--- START ---

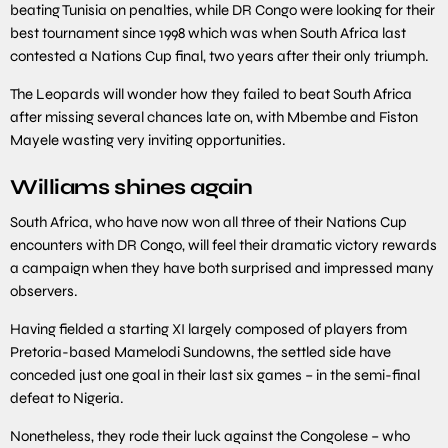
beating Tunisia on penalties, while DR Congo were looking for their
best tournament since 1998 which was when South Africa last
contested a Nations Cup final, two years after their only triumph.
The Leopards will wonder how they failed to beat South Africa
after missing several chances late on, with Mbembe and Fiston
Mayele wasting very inviting opportunities.
Williams shines again
South Africa, who have now won all three of their Nations Cup
encounters with DR Congo, will feel their dramatic victory rewards
a campaign when they have both surprised and impressed many
observers.
Having fielded a starting XI largely composed of players from
Pretoria-based Mamelodi Sundowns, the settled side have
conceded just one goal in their last six games – in the semi-final
defeat to Nigeria.
Nonetheless, they rode their luck against the Congolese – who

--- END ---

**WHAT THIS TASK INVOLVES:** Copy, without any change, the run of lines from the one with "conceded just one" through the end of the entries above.

**TASK RESPONSE:**
conceded just one goal in their last six games – in the semi-final
defeat to Nigeria.
Nonetheless, they rode their luck against the Congolese – who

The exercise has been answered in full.